Assuming Bourdain had, he still might have failed to shake the blues.
While that is not what the doctors who prescribe Prozac, Zoloft, and Paxil say, Anderson’s research indicates that prolonged use tapers off their effectiveness.
Anderson believes that depression actually prepares the body to deal with stress, just like fever that helps the body fight infection.
Depression indicates an imbalance of neurotransmitters in the brain, namely serotonin, norepinephrine, and dopamine, which dictate the way an individual thinks, behaves, and feels.
Anti-depression drugs alter the levels of the neurotransmitters, disrupting the body’s natural regulatory process. Consequently, when the patient quits taking the drug, the brain overcorrects and triggers deeper depression.
To test this theory, Dr. Anderson and his team found that, on average, patients who took the drugs and then stopped had a 42% risk of relapse.
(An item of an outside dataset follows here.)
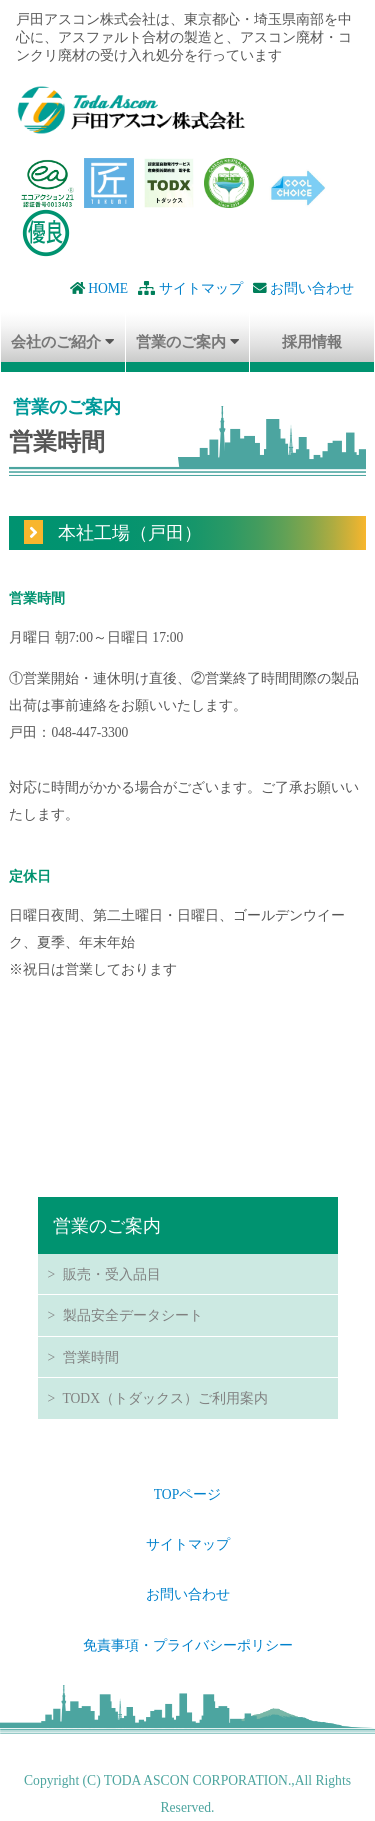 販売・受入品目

Conversely it was only a 25% risk for those who had never “drugged.” Users are stuck in a cycle where they need to keep taking antidepressants to prevent a return of symptoms.
Not only do the drugs not work; they cause side effects in men, including problems getting an erection, sexual dysfunction, decreased libido, and lack of orgasm.
Nevertheless, a study done by the John Hopkins Bloomberg School of Public Health found that antidepressants are being pushed by an $11 billion industry which leads patients to believe that they are the only way out of depression. In fact, about 8.9% of the US population is taking antidepressant drugs.
A “food supplement” known as St. John’s Wort is being promoted worldwide as “natural medicine”.
In the Philippines, as reported in the Business Mirror (Aug. 17, 2022), “A recent study conducted by the Department of Health (DOH) has indicated that around 3.6 million Filipinos found themselves battling mental disorders during the pandemic.”
No wonder manufacturers of “natural medicine” promote their own “all-natural alternatives”. One of them tries to convince us to take a vitamin D3 brand because it could help ease the symptoms of depression.
We know they make money because they sponsor ads and health programs in AM and FM radio stations.
I am afraid, however, that their adherents spend more for their products than for nutritious fruits and vegetables.
That’s depressing news, if true.
MORE POWER EXPLAINS RATE HIKE
Due to steep rise in coal price and generation charges, MORE Power has raised the price of electricity in Iloilo City by two pesos starting its billing for the current month of November.
That amount representing pass-through charges for generation, transmission and taxes would be added to the present rate of P12.48 per kWh.
MORE Power imposes no added charges for distribution, supply and metering.
According to MORE Power PR lady Joy Fantilaga, this unwelcome development would not stop the company from looking for alternative generation sources that could roll back rates in succeeding months.
“For the meantime,” Fantilaga said, “we ask our consumers to act wiser in reducing electricity consumption.”
As far as I am concerned, I no longer switch my air-conditioner on. The colder nights indicate it’s time to sleep even without using an electric fan.